Poisson grégaire de la famille des carangidés, le chinchard est une espèce pélagique que l’on peut également trouver à proximité du fond. Il se distingue par une nageoire caudale très échancrée et la présence de scutelles osseuses (dans la partie postérieure de la ligne latérale) qui accentuent son éclat argenté. Le chinchard commun (Trachurus trachurus) fréquente les eaux côtières au cours de ses deux premières années, puis il s’éloigne sur le plateau continental. Il ne revient sur la côte qu’à l’âge adulte, au cours de sa migration d’été. Le mâle acquiert sa première maturité sexuelle à 3 ans, quand il mesure environ 20-22 cm, alors que la femelle l’acquiert à 4 ans, quand elle mesure 26-30 cm. Le chinchard peut vivre jusqu’à 15 ans.

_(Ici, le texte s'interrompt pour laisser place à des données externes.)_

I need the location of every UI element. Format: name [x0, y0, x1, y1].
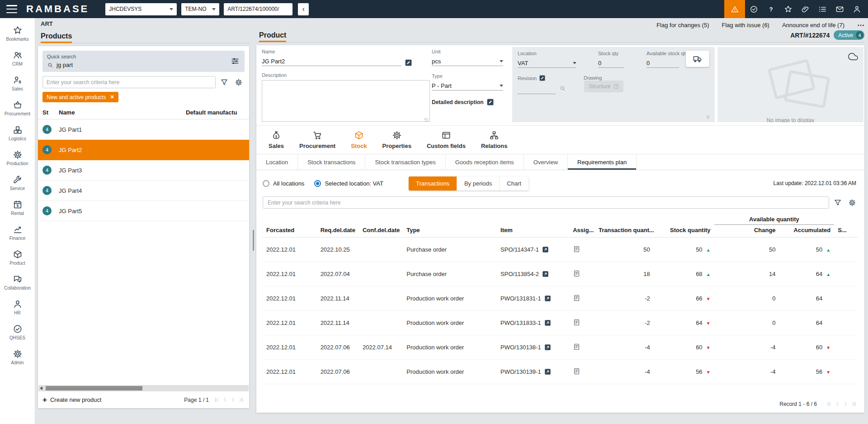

Comme tous les autres petits pélagiques, les populations de chinchard sont sensibles aux modifications environnementales.

 

En Europe, les chinchards juvéniles sont prioritairement ciblés pour approvisionner les marchés du sud de l’Europe ; les poissons plus âgés sont exportés vers le Japon et les poissons de grosse taille sont dirigés vers les marchés africains où cette espèce est très appréciée.

 

 

Etats des stocks

Trois stocks distincts de chinchard commun font l’objet de suivi scientifique :

 

• Le stock de la mer du Nord, Manche Est, Skagerrak-Kattegat, couvrant les divisions CIEM IIIa, IVb, c, Vlld, montre des signes d’amélioration de sa biomasse qui reste cependant à un niveau bas, sans pouvoir définir le niveau de durabilité correspondant. Les recommandations des scientifiques, qui préconisaient de réduire le niveau de captures, ont été suivies par les gestionnaires depuis 2015. Actuellement, le stock n’est pas surexploité.

• Le stock Sud au large du Portugal, couvrant la division IXa, est exploité durablement depuis 1990. Les scientifiques estiment qu’une augmentation des captures est possible sur ce stock à hauteur de 55 555 tonnes pour 2018 (sachant que 40 730 tonnes ont été capturées en 2016).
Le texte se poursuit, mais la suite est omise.